ServiceNow Sees AI Governance as Top Priority

ServiceNow Sees AI Governance as Top Priority

Source: Fortune

Summary

At ServiceNow’s Knowledge 2026 conference, executives Paul Fipps and Amit Zavery downplayed the “SaaSpocalypse” narrative, which suggests that AI agents could automate workflows and make SaaS platforms obsolete. Instead, they emphasized the need for governance and control over AI agents, citing examples of companies struggling to manage their AI deployments. ServiceNow’s solution is its AI Control Tower, a governance layer that lets enterprises discover, monitor, and manage AI agents across their organization. The company also introduced its Context Engine, a proprietary layer that provides contextual guardrails for AI models.


Our Reading

The numbers tell one story. ServiceNow’s market cap is around $96 billion, and 25,000 customers attended its conference, the biggest crowd in the conference’s history. But the company’s executives are focused on a different narrative: the need for governance and control over AI agents.

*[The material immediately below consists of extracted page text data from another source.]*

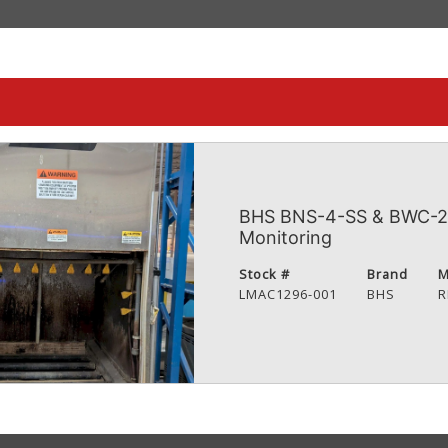
BHS BNS-4-SS & BWC-2 
Monitoring
Stock #
Brand
M
LMAC1296-001
BHS
R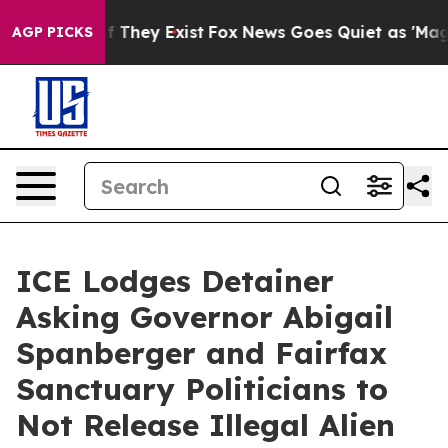
o Proof They Exist
Fox News Goes Quiet as 'Maga Media
AGP PICKS
ICE Lodges Detainer
Asking Governor Abigail
Spanberger and Fairfax
Sanctuary Politicians to
Not Release Illegal Alien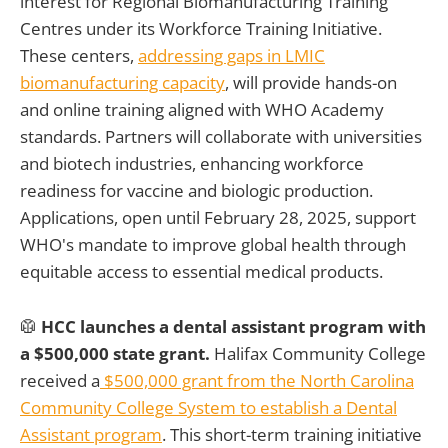
interest for Regional Biomanufacturing Training
Centres under its Workforce Training Initiative.
These centers,
addressing gaps in LMIC
biomanufacturing capacity
, will provide hands-on
and online training aligned with WHO Academy
standards. Partners will collaborate with universities
and biotech industries, enhancing workforce
readiness for vaccine and biologic production.
Applications, open until February 28, 2025, support
WHO's mandate to improve global health through
equitable access to essential medical products.
🥼
HCC launches a dental assistant program with
a $500,000 state grant.
Halifax Community College
received a
$500,000 grant from the North Carolina
Community College System to establish a Dental
Assistant program
. This short-term training initiative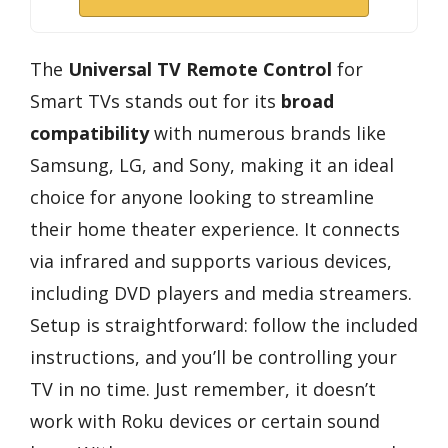
The
Universal TV Remote Control
for
Smart TVs stands out for its
broad
compatibility
with numerous brands like
Samsung, LG, and Sony, making it an ideal
choice for anyone looking to streamline
their home theater experience. It connects
via infrared and supports various devices,
including DVD players and media streamers.
Setup is straightforward: follow the included
instructions, and you’ll be controlling your
TV in no time. Just remember, it doesn’t
work with Roku devices or certain sound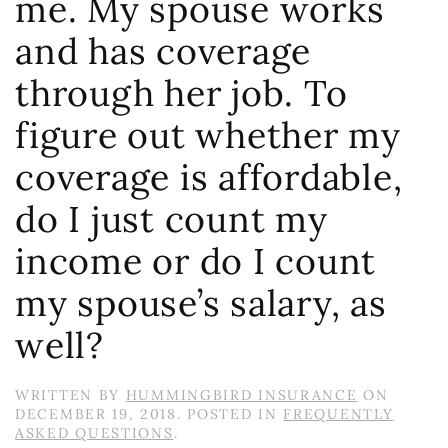
me. My spouse works
and has coverage
through her job. To
figure out whether my
coverage is affordable,
do I just count my
income or do I count
my spouse’s salary, as
well?
WRITTEN BY
HUMMINGBIRD INSURANCE
ON
DECEMBER 19, 2018
. POSTED IN
FREQUENTLY
ASKED QUESTIONS
.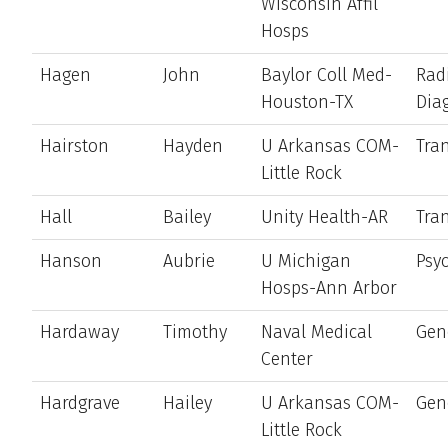
Wisconsin Affil
Hosps
Hagen
John
Baylor Coll Med-
Rad
Houston-TX
Dia
Hairston
Hayden
U Arkansas COM-
Tran
Little Rock
Hall
Bailey
Unity Health-AR
Tran
Hanson
Aubrie
U Michigan
Psyc
Hosps-Ann Arbor
Hardaway
Timothy
Naval Medical
Gen
Center
Hardgrave
Hailey
U Arkansas COM-
Gen
Little Rock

They’re not worried about competitive disruption, but about the “AI chaos” that can result from ungoverned AI deployments. ServiceNow’s solution is its AI Control Tower, which is being adopted quickly by customers. The company’s Context Engine is also key, providing contextual guardrails for AI models. The hard work is just beginning, and ServiceNow is positioning itself as the infrastructure layer that enterprises trust most.

The announcement sounds familiar. ServiceNow’s emphasis on governance and control over AI agents is a classic move in the enterprise software space. The company is reframing the AI narrative to focus on the hard, unsexy work of making AI deployments reliable and secure. The era of AI feature wars is ending, and the era of AI governance is beginning.